Bachelet pede que Rússia investigue envenenamento de Navalny

Alta comissária da ONU para Direitos Humanos pediu uma investigação independente no país. Rússia afirma que opositor não foi envenenado

Reuters
ONU pede que caso Navalny seja investigado

ONU pede que caso Navalny seja investigado

Tatyana Makeyeva/Reuters - 1.7.2019

A alta comissária da ONU para Direitos Humanos, Michelle Bachelet, pediu à Rússia nesta terça-feira (8) que conduza, ou coopere com, uma investigação independente e completa sobre as descobertas da Alemanha de que o líder de oposição Alexei Navalny foi envenenado.

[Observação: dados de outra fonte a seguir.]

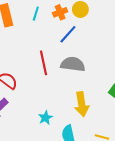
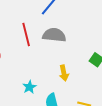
yellow arrow: (82, 104) -> (64, 73), size x0.7

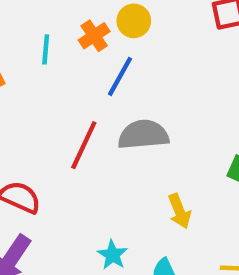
red line: (26, 35) -> (84, 145), turned 50

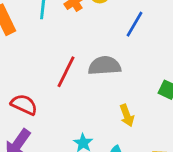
blue line: (120, 76) -> (135, 24), moved

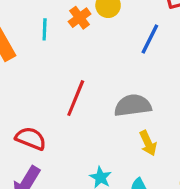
gray semicircle: (105, 66) -> (133, 105), moved

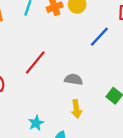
gray semicircle: (133, 105) -> (74, 79), size x0.7

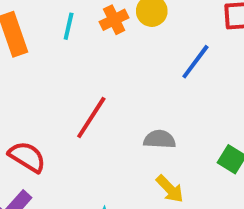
yellow arrow: (76, 109) -> (170, 189), turned -30

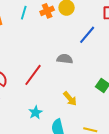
red line: (91, 117) -> (33, 75), moved
gray semicircle: (160, 139) -> (65, 59), moved

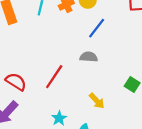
blue line: (87, 35) -> (97, 28), moved

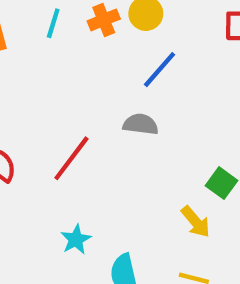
yellow arrow: (97, 101) -> (196, 222), moved

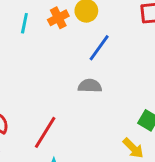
red line: (71, 158) -> (45, 132), moved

Navalny foi retirado do coma induzido e está respondendo a falas, informou o hospital Charite, em Berlim, na segunda-feira (7). O hospital tem tratado Navalny desde que ele foi transportado de avião para a Alemanha depois de adoecer em um voo doméstico russo no mês passado.

A Rússia afirma não ter visto nenhuma evidência de que ele foi envenenado.

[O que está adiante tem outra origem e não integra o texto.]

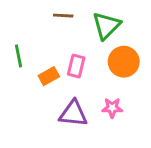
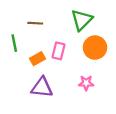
brown line: (63, 16) -> (35, 23), moved
purple triangle: (73, 114) -> (42, 87), moved

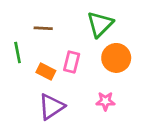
orange rectangle: (37, 59) -> (46, 71), turned 56
purple triangle: (42, 87) -> (51, 107), turned -40

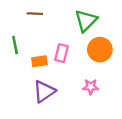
brown line: (43, 28) -> (35, 14), moved
orange rectangle: (46, 71) -> (39, 61), turned -35

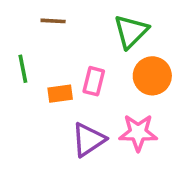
pink star: (91, 87) -> (138, 133), size x1.5
purple triangle: (44, 91) -> (88, 140), moved

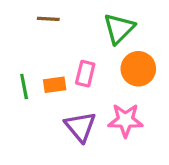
green line: (23, 69) -> (24, 86), moved
purple triangle: (88, 140) -> (80, 127), turned -36

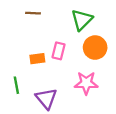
green line: (24, 86) -> (16, 85), moved
purple triangle: (80, 127) -> (46, 99), moved

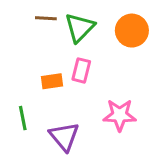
green triangle: (82, 20) -> (80, 27), moved
orange circle: (95, 48) -> (132, 31), moved

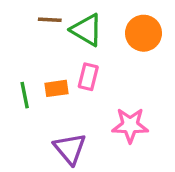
green triangle: (80, 27) -> (87, 30), turned -44
green line: (23, 118) -> (25, 95), moved

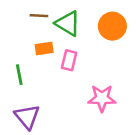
orange rectangle: (56, 88) -> (44, 48), moved
purple triangle: (70, 149) -> (27, 117), moved

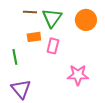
green triangle: (68, 23) -> (52, 18), turned 35

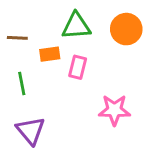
brown line: (30, 12) -> (17, 38), moved
green triangle: (52, 18) -> (76, 26), turned 50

"Não é bom o suficiente simplesmente negar que ele foi envenenado e negar a necessidade de uma investigação completa, independente, imparcial e transparente sobre esta tentativa de assassinato", disse Bachelet em comunicado.

"É responsabilidade das autoridades russas investigar completamente quem foi o responsável por este crime - um crime muito grave cometido em solo russo."

Envenenamento com novichok

A chanceler alemã, Angela Merkel, disse que seu governo concluiu que Navalny, de 44 anos, foi envenenado com Novichok, a mesma substância que o Reino Unido alega ter sido usada contra o agente duplo russo Sergei Skripal e sua filha, que sobreviveram a um ataque na Inglaterra em 2018.

O número de casos de envenenamento, ou outras formas de assassinato seletivo, de atuais ou ex-cidadãos russos, seja dentro da própria Rússia seja em solo estrangeiro, nas últimas duas décadas é profundamente perturbador, afirmou Bachelet.

Os processos legais adequados não foram realizados em incidentes anteriores, resultando em "quase impunidade total" na Rússia, disse o porta-voz de Bachelet, Rupert Colville.